Entre elas, o item A.23.4.1 – não é necessário restringir a velocidade da água ao usar a Fórmula de Hazen e Willians. Também o item 23.4.2.1 – as perdas de carga hidráulica devem ser calculadas com base na Fórmula Hazen e Willians. Por último, o item 23.4.2.1.3 – para sistemas anti congelamento, deve-se usar a fórmula de Darcy. Observe que ela indica a fórmula de Darcy apenas em situações que não temos exclusivamente água (quando usamos solução anti congelamento). A Factory Mutual (FM Global) também
traz algumas considerações sobre o assunto no Data Sheet 2.0. Para sistemas que não sejam baseados em água ou que sejam baseados em água com velocidade superior a 9 m/s usa-se a fórmula de Darcy. Para sistemas baseados em água com velocidade inferior
a 9 m/s deve-se usar a fórmula de Hazen e Willians.
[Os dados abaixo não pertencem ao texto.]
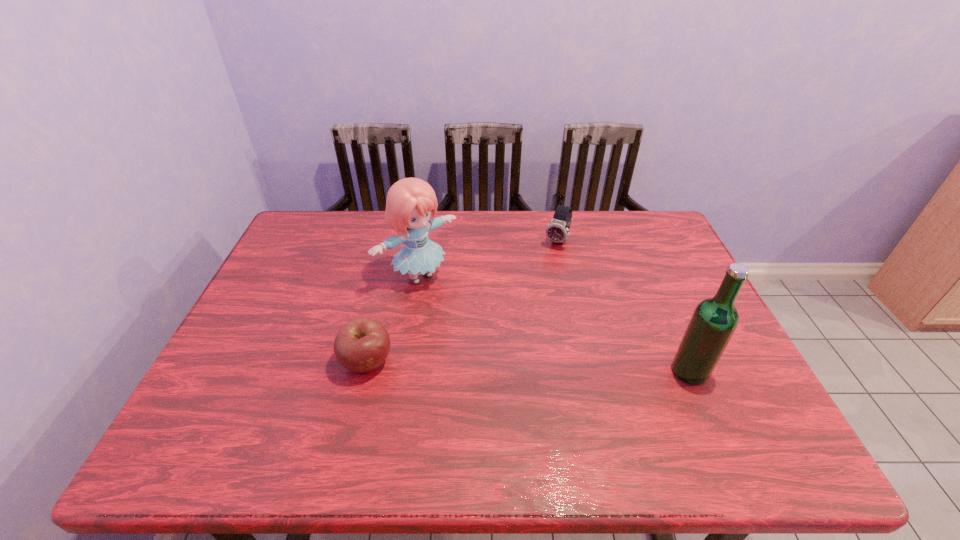 The height and width of the screenshot is (540, 960). In the image, there is a desktop. Find the location of `vacant space at the far left corner`. vacant space at the far left corner is located at coordinates (324, 230).

In the image, there is a desktop. Identify the location of vacant space at the far right corner. This screenshot has height=540, width=960. (617, 213).

Locate an element on the screen. This screenshot has width=960, height=540. free point between the third object from left to right and the beer bottle is located at coordinates (623, 306).

The image size is (960, 540). In order to click on vacant space that is in between the beer bottle and the second object from right to left in this screenshot , I will do `click(623, 306)`.

Identify the location of free spot between the beer bottle and the second shortest object. This screenshot has height=540, width=960. (623, 306).

This screenshot has height=540, width=960. I want to click on free spot between the rightmost object and the third tallest object, so click(x=623, y=306).

This screenshot has height=540, width=960. Find the location of `vacant point located between the rightmost object and the second shortest object`. vacant point located between the rightmost object and the second shortest object is located at coordinates (623, 306).

Where is `free space between the beer bottle and the shortest object`? Image resolution: width=960 pixels, height=540 pixels. free space between the beer bottle and the shortest object is located at coordinates (529, 367).

Find the location of `empty space that is in between the shortest object and the rightmost object`. empty space that is in between the shortest object and the rightmost object is located at coordinates (529, 367).

Find the location of a particular element. The height and width of the screenshot is (540, 960). free space between the shortest object and the third nearest object is located at coordinates (393, 319). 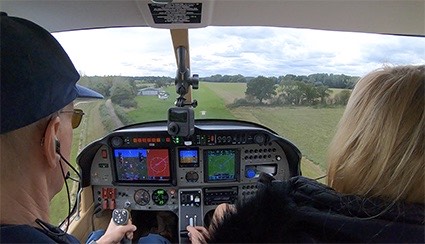 What are the coordinates of `web cam` in the screenshot? It's located at (184, 122). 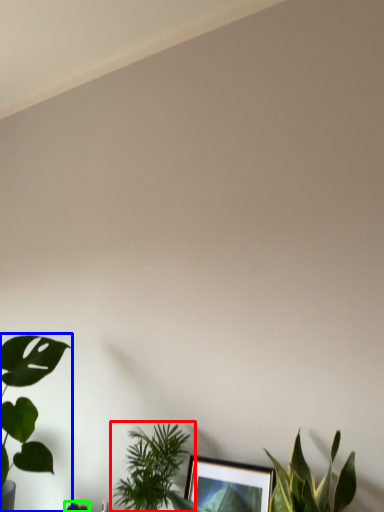 Question: Which is nearer to the houseplant (highlighted by a red box)? houseplant (highlighted by a blue box) or plant (highlighted by a green box).

Choices:
 (A) houseplant
 (B) plant

Answer: (A) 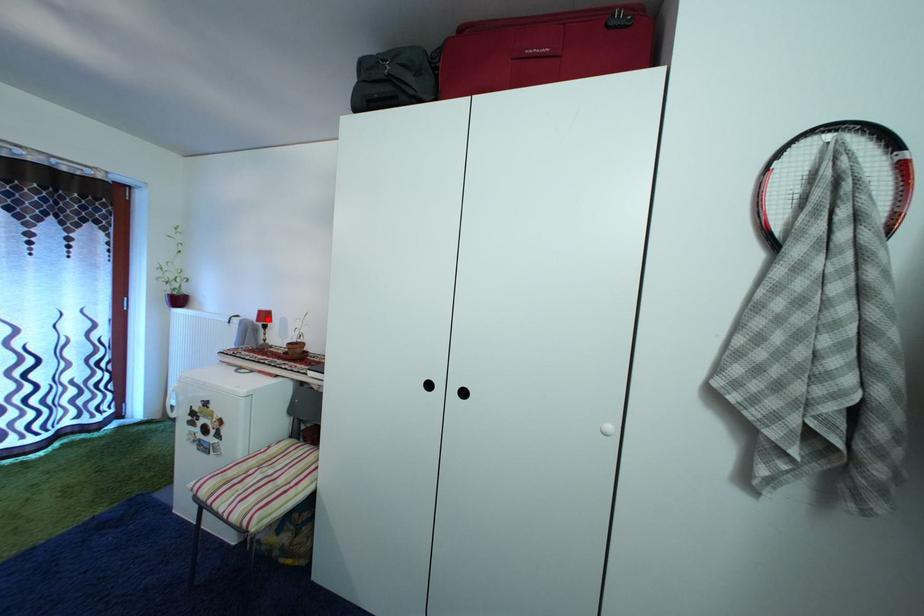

A NFPA 20 (Norma Americana sobre Bombas) aborda algumas questões sobre o assunto. Na tabela 4.26 e item A.4.15.5 estabelece os diâmetros mínimos de sucção em função da velocidade máxima (4,6 m/s) considerando 150% da vazão nominal da bomba (ver nota c) e estabelece o diâmetro da tubulação de recalque em função da velocidade máxima limitada a 6,1 m/s considerando também 150% da vazão nominal da bomba (A.4.15.5). A NFPA 20 limita a velocidade na sucção tendo em vista que ela não cobra a análise do NPSH (Net
Positive Suction Head) requerido pela bomba e disponível no sistema. Como ela não permite sucção negativa, limita a perda de carga na sucção e limita a velocidade, automaticamente não teremos problema com o NPSH. Já em relação ao recalque, faz-se necessária a limitação da velocidade tendo em vista que velocidades excessivas podem comprometer a medição da curva da bomba. Após sair da casa de bombas, não há qualquer regulamentação de controle de velocidade. Por último, também apresento algumas
considerações. Para sistemas de tubos molhados, o processo de corrosão é muito pequeno e normalmente cessado rapidamente após a instalação. Se não há esvaziamento constante da rede, a corrosão dos tubos ao longo do tempo tende a ser mínima. Outra consideração, é que a fórmula de Hazen e Willians trabalha com água próxima de 15oC. No Brasil, a temperatura média da água é de 20oC. Esta diferença na temperatura muda a viscosidade da água gerando uma majoração no cálculo da ordem de 10%. Tenho uma opinião formada que para sistemas de tubos molhados no Brasil, o cálculo correto é a aplicação da fórmula
de Darcy com a viscosidade da água para a temperatura de 20oC. Apesar da opinião emitida aqui, o correto e o que faço é seguir integralmente o previsto na NFPA 13: adotar a fórmula de Hazen e Willians sem me preocupar com a velocidade máxima na rede quando
se tratar de sistemas baseados exclusivamente em água.